[[ The data, beginning ]]
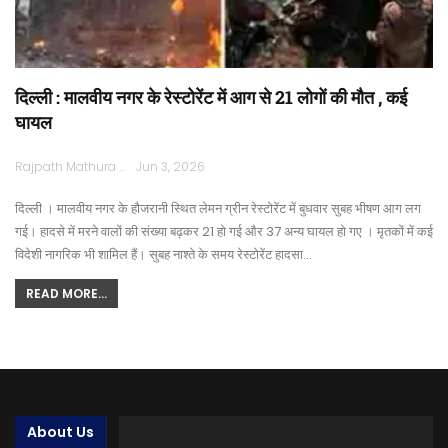
दिल्ली : मालवीय नगर के रेस्टोरेंट में आग से 21 लोगों की मौत , कई
घायल
Rajpath Mathura
Jun 3, 2026
दिल्ली । मालवीय नगर के हौजरानी स्थित लेमन ग्रीन रेस्टोरेंट में बुधवार सुबह भीषण आग लग
गई। हादसे में मरने वालों की संख्या बढ़कर 21 हो गई और 37 अन्य घायल हो गए । मृतकों में कई
विदेशी नागरिक भी शामिल हैं। सुबह नाश्ते के समय रेस्टोरेंट हादसा…
READ MORE...
About Us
[[ The data, end ]]
--- To do ---
Except for pictures, copy the records above exactly.

--- Exercise result ---
दिल्ली : मालवीय नगर के रेस्टोरेंट में आग से 21 लोगों की मौत , कई
घायल
Rajpath Mathura
Jun 3, 2026
दिल्ली । मालवीय नगर के हौजरानी स्थित लेमन ग्रीन रेस्टोरेंट में बुधवार सुबह भीषण आग लग
गई। हादसे में मरने वालों की संख्या बढ़कर 21 हो गई और 37 अन्य घायल हो गए । मृतकों में कई
विदेशी नागरिक भी शामिल हैं। सुबह नाश्ते के समय रेस्टोरेंट हादसा…
READ MORE...
About Us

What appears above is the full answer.